Decorative Christmas cards and postcards were hugely popular with soldiers during the First World War (1914-18). Embroidered postcards decorated with romantic motifs and local landmarks were especially sought-after. Some examples had a silk pocket which contained a written note or letter.
It's likely that women, possibly refugees in the war-stricken areas of Belgium and France, undertook the embroidery. Initially, the work was done by hand. But towards the end of the war, machines were needed to produce enough cards to meet the high demand.

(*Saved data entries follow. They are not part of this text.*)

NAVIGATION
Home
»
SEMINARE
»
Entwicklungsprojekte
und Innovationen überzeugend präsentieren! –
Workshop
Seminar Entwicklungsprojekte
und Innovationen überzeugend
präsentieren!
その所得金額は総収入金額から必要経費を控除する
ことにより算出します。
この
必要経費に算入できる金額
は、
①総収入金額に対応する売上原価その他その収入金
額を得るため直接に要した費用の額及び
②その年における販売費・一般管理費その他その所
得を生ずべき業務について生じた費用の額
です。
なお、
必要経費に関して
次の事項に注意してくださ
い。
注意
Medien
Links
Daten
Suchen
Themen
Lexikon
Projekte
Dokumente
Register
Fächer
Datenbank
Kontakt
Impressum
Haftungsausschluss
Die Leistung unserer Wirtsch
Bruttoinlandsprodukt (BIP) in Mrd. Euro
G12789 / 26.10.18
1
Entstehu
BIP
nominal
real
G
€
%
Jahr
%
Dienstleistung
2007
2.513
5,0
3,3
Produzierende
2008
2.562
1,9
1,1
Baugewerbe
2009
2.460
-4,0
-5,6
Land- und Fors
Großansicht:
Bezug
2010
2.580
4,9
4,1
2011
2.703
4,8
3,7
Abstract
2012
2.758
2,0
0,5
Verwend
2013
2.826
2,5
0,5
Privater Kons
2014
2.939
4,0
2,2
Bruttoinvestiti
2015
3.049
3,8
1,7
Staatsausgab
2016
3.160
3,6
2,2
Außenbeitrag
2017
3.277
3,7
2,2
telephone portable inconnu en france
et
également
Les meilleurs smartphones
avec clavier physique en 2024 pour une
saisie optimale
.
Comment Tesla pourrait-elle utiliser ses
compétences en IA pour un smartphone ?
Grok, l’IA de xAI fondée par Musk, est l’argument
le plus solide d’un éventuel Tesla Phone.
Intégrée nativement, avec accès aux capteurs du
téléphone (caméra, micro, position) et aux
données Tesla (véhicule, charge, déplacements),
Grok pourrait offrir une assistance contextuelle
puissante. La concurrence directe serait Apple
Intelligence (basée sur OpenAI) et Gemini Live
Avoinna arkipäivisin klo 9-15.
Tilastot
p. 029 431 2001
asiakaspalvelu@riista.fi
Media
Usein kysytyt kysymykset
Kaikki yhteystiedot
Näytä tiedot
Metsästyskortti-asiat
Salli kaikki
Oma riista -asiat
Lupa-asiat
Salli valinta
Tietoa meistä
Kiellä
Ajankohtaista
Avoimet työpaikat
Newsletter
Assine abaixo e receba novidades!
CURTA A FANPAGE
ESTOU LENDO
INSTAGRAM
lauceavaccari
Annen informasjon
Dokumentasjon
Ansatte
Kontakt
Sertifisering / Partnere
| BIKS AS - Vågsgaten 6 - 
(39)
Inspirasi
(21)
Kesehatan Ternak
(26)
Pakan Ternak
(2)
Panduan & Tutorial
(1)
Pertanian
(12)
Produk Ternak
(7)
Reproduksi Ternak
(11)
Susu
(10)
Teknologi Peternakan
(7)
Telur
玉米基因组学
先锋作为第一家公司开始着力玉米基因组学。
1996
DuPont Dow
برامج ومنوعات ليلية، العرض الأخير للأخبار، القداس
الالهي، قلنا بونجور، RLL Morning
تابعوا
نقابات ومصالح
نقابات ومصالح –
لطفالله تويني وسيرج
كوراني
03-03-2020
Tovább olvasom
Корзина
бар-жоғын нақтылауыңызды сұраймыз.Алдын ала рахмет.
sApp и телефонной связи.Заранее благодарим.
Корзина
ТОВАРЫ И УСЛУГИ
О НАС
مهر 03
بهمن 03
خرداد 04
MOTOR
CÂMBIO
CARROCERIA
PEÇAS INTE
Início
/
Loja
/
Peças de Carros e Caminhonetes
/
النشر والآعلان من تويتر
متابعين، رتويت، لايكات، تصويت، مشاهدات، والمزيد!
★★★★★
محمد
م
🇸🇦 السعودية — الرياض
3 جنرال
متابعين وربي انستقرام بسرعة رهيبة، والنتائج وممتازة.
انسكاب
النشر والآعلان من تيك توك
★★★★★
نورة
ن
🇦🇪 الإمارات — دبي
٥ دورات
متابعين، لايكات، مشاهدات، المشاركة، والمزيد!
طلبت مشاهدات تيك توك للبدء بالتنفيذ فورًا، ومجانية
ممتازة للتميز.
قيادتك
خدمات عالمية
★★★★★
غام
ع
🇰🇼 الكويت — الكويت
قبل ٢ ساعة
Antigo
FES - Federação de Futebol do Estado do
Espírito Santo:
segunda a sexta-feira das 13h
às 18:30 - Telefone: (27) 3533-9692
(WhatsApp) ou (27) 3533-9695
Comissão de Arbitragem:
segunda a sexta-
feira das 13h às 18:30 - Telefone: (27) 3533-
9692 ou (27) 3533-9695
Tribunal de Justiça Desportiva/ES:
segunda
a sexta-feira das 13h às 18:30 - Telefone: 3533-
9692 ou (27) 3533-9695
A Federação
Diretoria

A limited edition Christmas bauble, designed exclusively for the National Army Museum, takes its inspiration from one of these 100-year-old embroidered silk postcards.
The card was sent by Private Philip Poole to his mother Eliza in 1917. He was 20 years old at the time, undertaking transport duties with the Army Service Corps on the Western Front.
His message simply wished his mother a Merry Christmas, 'From your loving son'.
Holly Chrismas was a prolific correspondent during the war. He was known to send his wife Ada two or three postcards a day, in addition to regular letters, as a way of coping with their enforced separation. The cards were often intricately embroidered or conveyed romantic themes like beautiful women and flowers.
Coming from a generation who are all too often characterised as inexpressive of their emotions, Holly’s messages to Ada are wonderfully full of sentiment.
He signs one, ‘With tons of love and kisses,’ and another, ‘Farewell pet, be good, fondest love and heaps of kisses’.
‘To my Darling Sweetheart. May every joy attend you this Xmas, With fondest love and kisses from one only absent in person. Your Only Boy Holly.'
Private Holly Chrismas, 1916
Many units chose to celebrate Christmas with a slice of regimental pride. Although cards like this had existed before 1914, the huge increase in men serving in the British Army during the First World War saw their popularity grow.
Some regimental cards parodied life on the front line, often using black humour to poke fun at the horrors of the trenches.
This lighter-hearted example from the Royal Engineers shows two Tommies celebrating with a passed-out German. The border is decorated with the battles and campaigns the unit had taken part in.
Field Service postcards were a free and quick way of sending a message home. Unlike traditional letters, they were not subject to censorship because soldiers were only allowed to delete the appropriate phrases, and sign and date the message.
Seasonal messages were, however, permitted during the festive period. GH Minn sent this Field Service postcard from Gallipoli in 1915. The optional phrases are crossed out and 'Christmas Greetings' is written at the top.
Although many soldiers felt that service postcards were too impersonal, sending messages home still provided soldiers with a welcome distraction. It created a sense of normality and familiarity, which was especially appreciated at Christmas.